Keywords

1 Introduction

1.1 The Human Herpes Viruses

The Herpes Virus (also known as Herpesviridae) is a family of DNA viruses and one of the most infectious pathogens in existence. Distinguished by 8 categories, the Human Herpes Virus (HHV) can be analyzed according to its protein amino acid sequence. We believed that in order to acquire the appropriate means of eradicating the symptoms, it is necessary to comprehend the similarities and differences of the protein sequence and relate these comparisons to the characteristics of each virus based on the type. Thus, we analyzed the sequences to find patterns for categorizing the Herpes viruses with the application of data mining, using Apriori algorithm and decision tree algorithm to extract rules.

The Human Herpes Viruses represent a group of DNA viruses that share common biological features that account for oral pathology. The eight categories are named: Herpes Simplex Virus (HSV, HHV-1, 2), Varicella-zoster Virus (VZV, HHV-3), Epstein-Barr Virus (EBV, HHV-4), Cytomegalovirus (CMV, HHV-5), and the remaining HHV-6, HHV-7, and HHV-8.

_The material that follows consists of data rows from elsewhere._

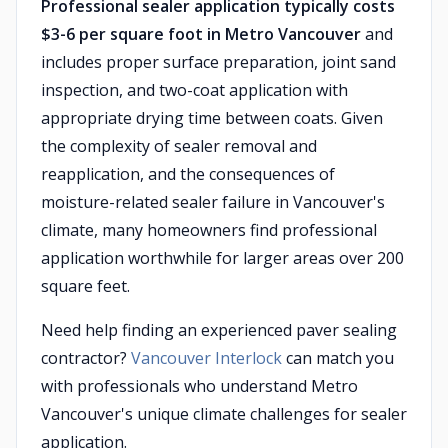
Professional sealer application typically costs
$3-6 per square foot in Metro Vancouver
and
includes proper surface preparation, joint sand
inspection, and two-coat application with
appropriate drying time between coats. Given
the complexity of sealer removal and
reapplication, and the consequences of
moisture-related sealer failure in Vancouver's
climate, many homeowners find professional
application worthwhile for larger areas over 200
square feet.
Need help finding an experienced paver sealing
contractor?
Vancouver Interlock
can match you
with professionals who understand Metro
Vancouver's unique climate challenges for sealer
application.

The most common oral HHV infections, HHV-1, 2, as known as Herpes Simplex Virus (alpha herpes viruses), are the causes of Primary Herpetic Gingivostomatitis. This diagnosis is what brings about skin, lip, oral mucosal ulcerations, fever, and lymphadenopathy. It is related to Gingivostomatitis in that it is related to gingival erythma, edema, and erosive lesions. Usually sexually transmitted, HSV causes ulcerations and blistering of the external genitalia and cervix. [4] The practical therapeutic control method for this infection is natural antibodies produced from the patient’s body. The recurring episodes of HSV get milder as the presence of antibodies to previous viruses are made. The control process extends over a few weeks; during the first week the illness exacerbates, starting from the second week the condition begins to improve, and on the fourth week, symptoms disappear completely. Another symptom that occurs as a consequent of latent ganglionic HHV-1 infection is the Recurrent Herpes Labialis. This typically affects the lips, bringing cold sores to the infected areas. In this condition, stress, fever, and trauma commonly takes place.

The Varicella-zoster virus, HHV-3 (alpha herpes virus), leads to chicken pox. It is related to oral manifestations of vesicles and ulcerations. The infection usually appears at childhood near the respiratory tract. During the process of secondary multiplication, the vesicles are filled with infectious viruses which may lead to Central Nervous System infection.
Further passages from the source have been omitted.